The purpose of this study is to test the safety of a new combination of three oral drugs in
Ph+ ALL. These drugs are dexamethasone, dasatinib, and ruxolitinib. All three drugs have been
studied before in humans.
This is a phase I study in which ruxolitinib dose will start low for the first patient
together with dexamethasone plus dasatinib. If this dose does not cause a bad side effect,
the ruxolitinib dose will slowly be made higher as new patients take part in the study. This
will help the investigators find the right dose of ruxolitinib to give together with
dexamethasone and dasatinib that will be used in future studies
Inclusion Criteria:
- Patient able to give informed consent.
- Patients >/= 18 years with the following disease will be eligible
- Newly diagnosed Ph+ ALL, previously untreated, except for the below allowances
- Previously received HpyerCVAD cycle 1A+/- cycle 1B
- Previously received Induction Phase 1 +/- Induction Phase II of BFM-modeled
(Pediatric of Pediatric-Inspired) ALL regimen
- Previously received other representative (modified from HyperCVAD, BFM, or
AML-like) ALL induction course, including ABL TKI plus corticosteroid.
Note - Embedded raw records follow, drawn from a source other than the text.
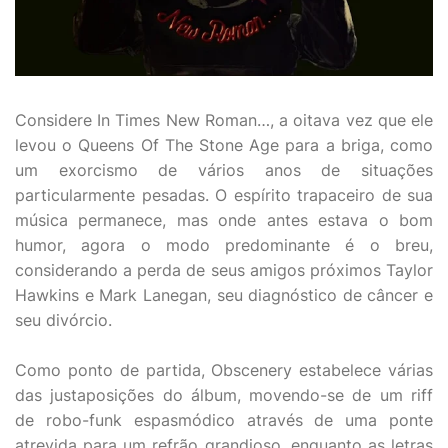
Considere In Times New Roman…, a oitava vez que ele
levou o Queens Of The Stone Age para a briga, como
um exorcismo de vários anos de situações
particularmente pesadas. O espírito trapaceiro de sua
música permanece, mas onde antes estava o bom
humor, agora o modo predominante é o breu,
considerando a perda de seus amigos próximos Taylor
Hawkins e Mark Lanegan, seu diagnóstico de câncer e
seu divórcio.
Como ponto de partida, Obscenery estabelece várias
das justaposições do álbum, movendo-se de um riff
de robo-funk espasmódico através de uma ponte
atrevida para um refrão grandioso, enquanto as letras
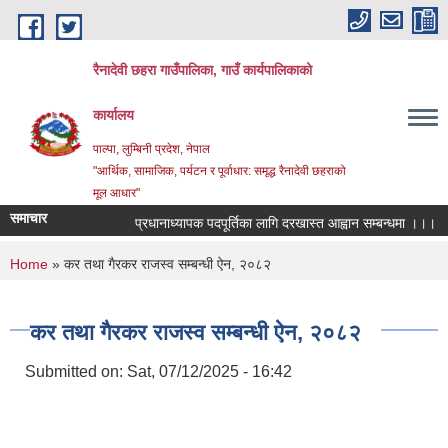
Skip to main content
रैनादेवी छहरा गाउँपालिका, गाउँ कार्यपालिकाको
कार्यालय
पाल्पा, लुम्बिनी प्रदेश, नेपाल
"आर्थिक, सामाजिक, पर्यटन र पूर्वाधार: समृद्ध रैनादेवी छहराको
मूल आधार"
समाचार
प्रधानाध्यापक पदपूर्तिका लागि दरखास्त आह्वान सम्बन्धमा ।।।
सर
You are here
Home
» कर तथा गैरकर राजस्व सम्बन्धी ऐन, २०८२
कर तथा गैरकर राजस्व सम्बन्धी ऐन, २०८२
Submitted on:
Sat, 07/12/2025 - 16:42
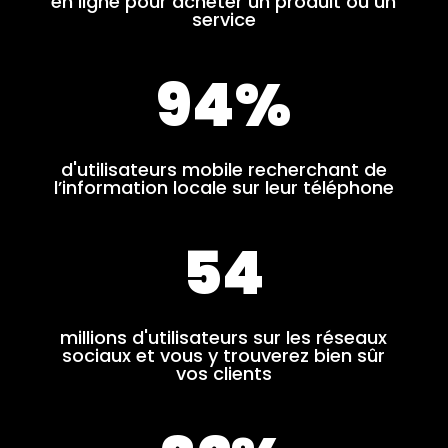
en ligne pour acheter un produit ou un
service
94
%
d'utilisateurs mobile recherchant de
l’information locale sur leur téléphone
54
millions d'utilisateurs sur les réseaux
sociaux et vous y trouverez bien sûr
vos clients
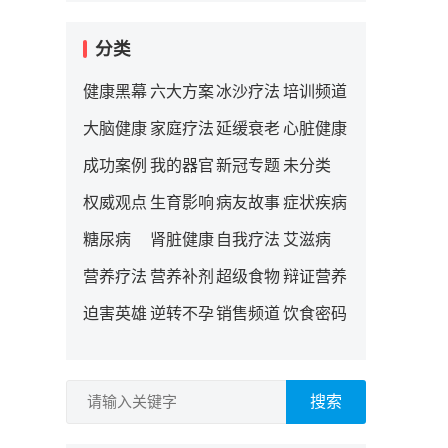
分类
健康黑幕
六大方案
冰沙疗法
培训频道
大脑健康
家庭疗法
延缓衰老
心脏健康
成功案例
我的器官
新冠专题
未分类
权威观点
生育影响
病友故事
症状疾病
糖尿病
肾脏健康
自我疗法
艾滋病
营养疗法
营养补剂
超级食物
辩证营养
迫害英雄
逆转不孕
销售频道
饮食密码
搜索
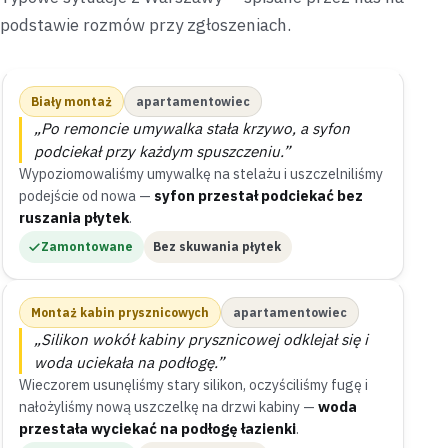
podstawie rozmów przy zgłoszeniach.
Biały montaż
apartamentowiec
„Po remoncie umywalka stała krzywo, a syfon
podciekał przy każdym spuszczeniu.”
Wypoziomowaliśmy umywalkę na stelażu i uszczelniliśmy
podejście od nowa —
syfon przestał podciekać bez
ruszania płytek
.
Zamontowane
Bez skuwania płytek
Montaż kabin prysznicowych
apartamentowiec
„Silikon wokół kabiny prysznicowej odklejał się i
woda uciekała na podłogę.”
Wieczorem usunęliśmy stary silikon, oczyściliśmy fugę i
nałożyliśmy nową uszczelkę na drzwi kabiny —
woda
przestała wyciekać na podłogę łazienki
.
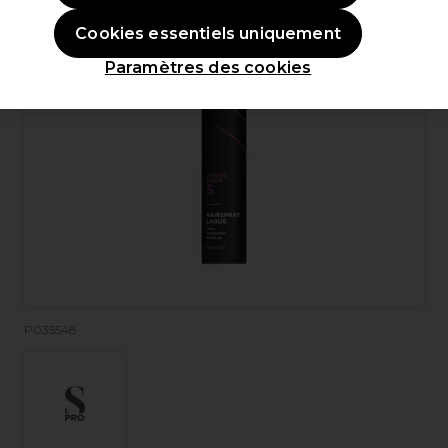
Cookies essentiels uniquement
Paramètres des cookies
P035548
- If the patient has received any of the above prior therapy, they may be enrolled,
regardless of remission status.
- Relapsed PH+ ALL, with no prior exposure to dasatinib and without known ABL
kinase mutations predited to be resistant to dasatibin (e.g. L248R, L248V, Q252H,
E255K, V299L, T315A, T315I, F317C, F317L, F317S, F317V)
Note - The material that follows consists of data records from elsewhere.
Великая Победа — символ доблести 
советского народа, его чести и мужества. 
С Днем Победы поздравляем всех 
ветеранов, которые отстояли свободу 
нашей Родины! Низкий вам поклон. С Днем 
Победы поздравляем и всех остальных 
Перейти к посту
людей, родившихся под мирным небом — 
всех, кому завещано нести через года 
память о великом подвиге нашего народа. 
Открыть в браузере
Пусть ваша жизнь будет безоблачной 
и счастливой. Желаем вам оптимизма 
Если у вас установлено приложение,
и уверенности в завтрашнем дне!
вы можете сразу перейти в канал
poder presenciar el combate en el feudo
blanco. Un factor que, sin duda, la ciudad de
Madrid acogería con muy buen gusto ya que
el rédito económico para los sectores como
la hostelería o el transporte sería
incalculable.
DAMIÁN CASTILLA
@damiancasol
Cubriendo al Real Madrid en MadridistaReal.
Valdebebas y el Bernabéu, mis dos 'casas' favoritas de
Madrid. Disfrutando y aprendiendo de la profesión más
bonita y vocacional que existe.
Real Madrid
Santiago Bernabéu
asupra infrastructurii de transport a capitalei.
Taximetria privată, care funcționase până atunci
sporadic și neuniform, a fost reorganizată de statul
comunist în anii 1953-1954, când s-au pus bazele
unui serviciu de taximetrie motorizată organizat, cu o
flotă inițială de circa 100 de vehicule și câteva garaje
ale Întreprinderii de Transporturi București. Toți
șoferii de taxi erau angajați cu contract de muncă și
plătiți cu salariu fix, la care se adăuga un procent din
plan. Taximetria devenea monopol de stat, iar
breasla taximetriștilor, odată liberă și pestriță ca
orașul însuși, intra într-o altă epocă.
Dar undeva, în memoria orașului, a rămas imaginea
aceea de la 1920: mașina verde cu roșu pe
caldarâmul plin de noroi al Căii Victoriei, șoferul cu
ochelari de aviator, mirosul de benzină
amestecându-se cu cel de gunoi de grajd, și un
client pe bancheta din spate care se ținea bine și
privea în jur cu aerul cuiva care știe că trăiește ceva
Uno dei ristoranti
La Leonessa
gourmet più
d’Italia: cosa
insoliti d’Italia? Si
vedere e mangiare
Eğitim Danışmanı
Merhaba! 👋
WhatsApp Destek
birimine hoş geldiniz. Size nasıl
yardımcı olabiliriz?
- Relapsed or refractory Ph-like ALL without prior exposure to dasatibin and with
mutations or rearrangements of genes conferring sensitivity to dasatibin (ABL,
CSF1R, PDGFRB) or ruxolitinib (CRLF2, JAK3, EPOR, TSLP)
- Newly diagnosed or relapsed CML in lymphoid blast crisis
- Confirmation of Philadelphia chromosome positivity by cytogenetics (karyotype/FISH)
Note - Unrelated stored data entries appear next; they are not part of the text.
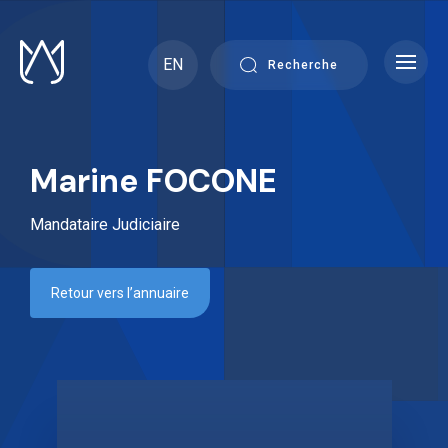
Skip
to
content
EN
Recherche
Marine FOCONE
Mandataire Judiciaire
Retour vers l’annuaire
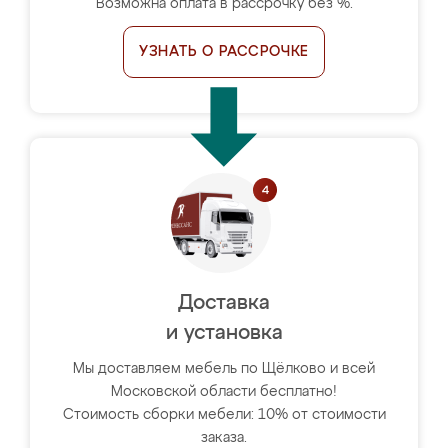
Возможна оплата в рассрочку без %.
УЗНАТЬ О РАССРОЧКЕ
Доставка
и установка
Мы доставляем мебель по Щёлково и всей
Московской области бесплатно!
Стоимость сборки мебели: 10% от стоимости
заказа.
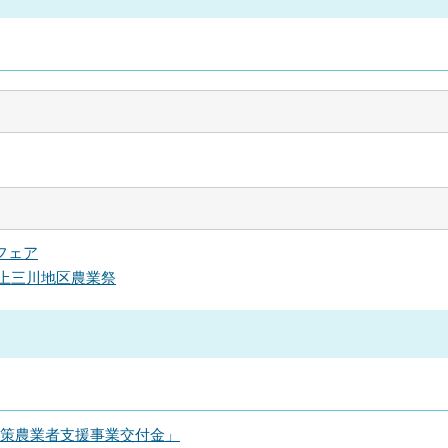
フェア
や上三川地区農業祭
対策農業者支援事業交付金」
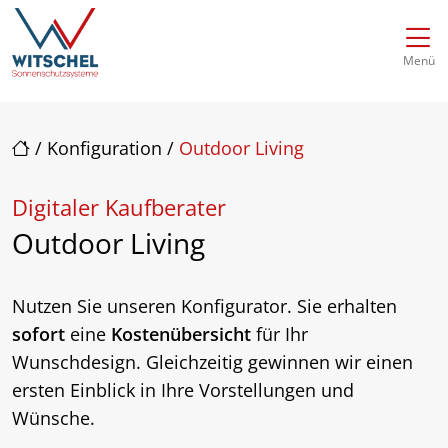
Direkt zur Top-Navigation
Direkt zur Hauptnavigation
Zum Inhalt springen
Direkt zum Footer
Hauptnavigation
Menü
/
Konfiguration
/
Outdoor Living
Digitaler Kaufberater
Outdoor Living
Nutzen Sie unseren Konfigurator. Sie erhalten
sofort
eine
Kostenübersicht
für Ihr
Wunschdesign. Gleichzeitig gewinnen wir einen
ersten Einblick in Ihre Vorstellungen und
Wünsche.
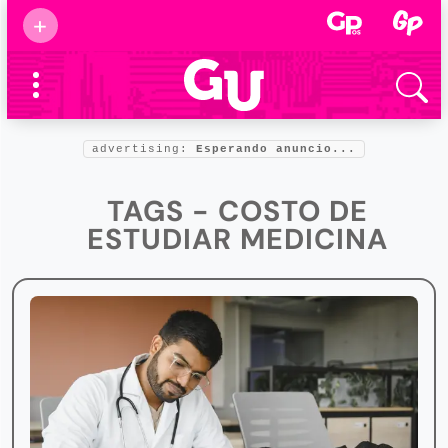
Suscribirse
+
Eventos
Supermamás
2025
Marcas de
confianza
2025
advertising:
Esperando anuncio...
Foro salud
2025
TAGS - COSTO DE
ESTUDIAR MEDICINA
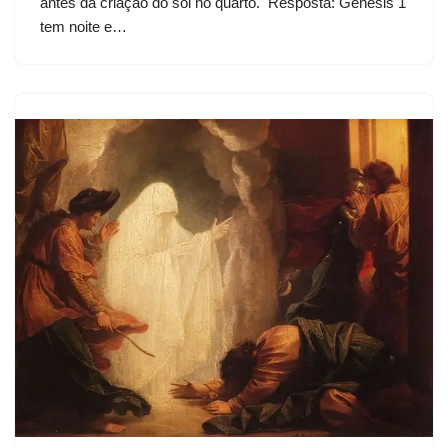
antes da criação do sol no quarto. Resposta: Gênesis 1
tem noite e…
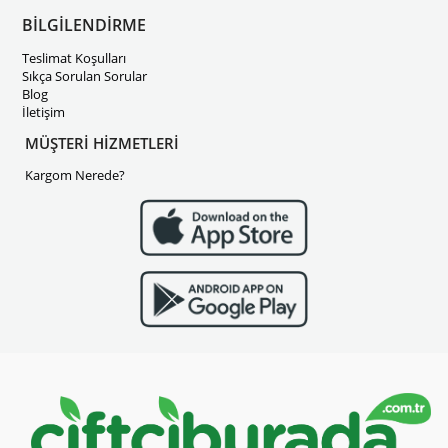
BİLGİLENDİRME
Teslimat Koşulları
Sıkça Sorulan Sorular
Blog
İletişim
MÜŞTERİ HİZMETLERİ
Kargom Nerede?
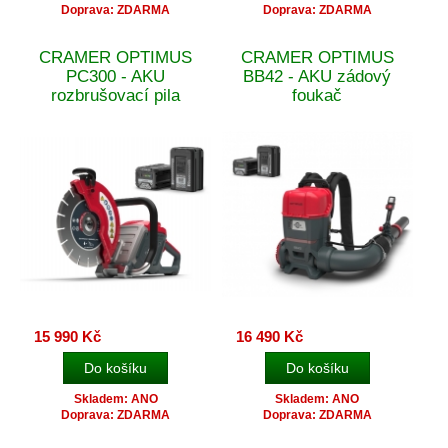
Doprava: ZDARMA
Doprava: ZDARMA
CRAMER OPTIMUS
CRAMER OPTIMUS
PC300 - AKU
BB42 - AKU zádový
rozbrušovací pila
foukač
15 990 Kč
16 490 Kč
Skladem: ANO
Skladem: ANO
Doprava: ZDARMA
Doprava: ZDARMA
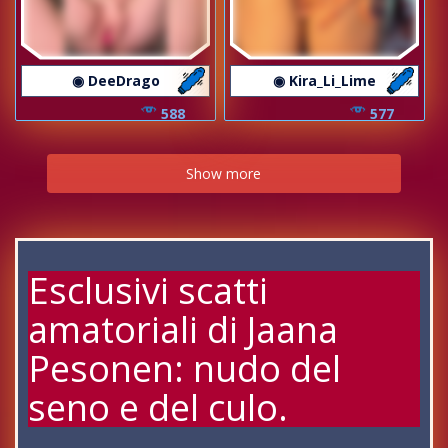
◉ DeeDrago
◉ Kira_Li_Lime
588
577
Show more
Esclusivi scatti
amatoriali di Jaana
Pesonen: nudo del
seno e del culo.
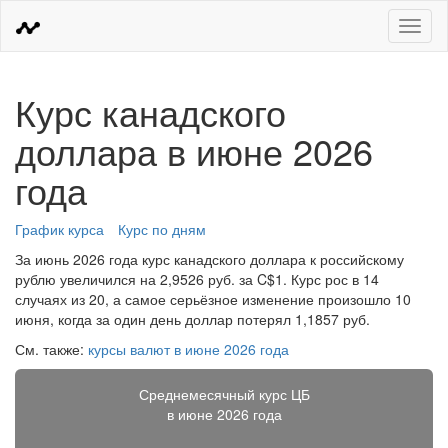
Меню
Курс канадского
доллара в июне 2026
года
График курса
Курс по дням
За июнь 2026 года курс канадского доллара к российскому
рублю увеличился на 2,9526 руб. за C$1. Курс рос в 14
случаях из 20, а самое серьёзное изменение произошло 10
июня, когда за один день доллар потерял 1,1857 руб.
См. также:
курсы валют в июне 2026 года
Среднемесячный курс ЦБ
в июне 2026 года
and/or molecular tests (BCR-ABL1 transcripts)
- Acceptable end-organ function, except for documented exclusions for organ function
compromise due to ALL itself
- ECOG performance status ≤ 2
- Men and women of childbearing potential must be willing to practice an effective
method of birth control during treatment and for at least 4 months following treatment
on study
Exclusion Criteria:
- Ph-negative ALL
- Patients with dominant leukemic clone bearing documented bcr-abl mutations enabling
bcr-abl TKI resistance at diagnosis
- Mature B-cell (Burkitt's) ALL
- Serum creatinine > 1.5x ULN and calculated creatinine clearance, based on a 24-hour
urine collection, < 30 mL/min--unless related to ALL/tumor lysis syndrome and able to
be corrected
- Direct Bilirubin > 2x ULN; AST/ALT > 10x ULN, unless related to ALL liver
infiltration.
- Pregnant women or women who are breast-feeding
- Patients with HIV, Hepatitis B, or Hepatitis C
- Pre-treatment QTcF > 480 msecs
- A "washout" period of at least 14 days from last previous cytotoxic chemotherapy will
be required prior to starting treatment on this protocol. No "washout" period will be
required for previous bcr-abl TKI therapy given with the aforementioned previous
chemotherapy cycles. Hydroxyurea and corticosteroids may be given as bridge therapy up
until 24 hours prior to initiating protocol treatment.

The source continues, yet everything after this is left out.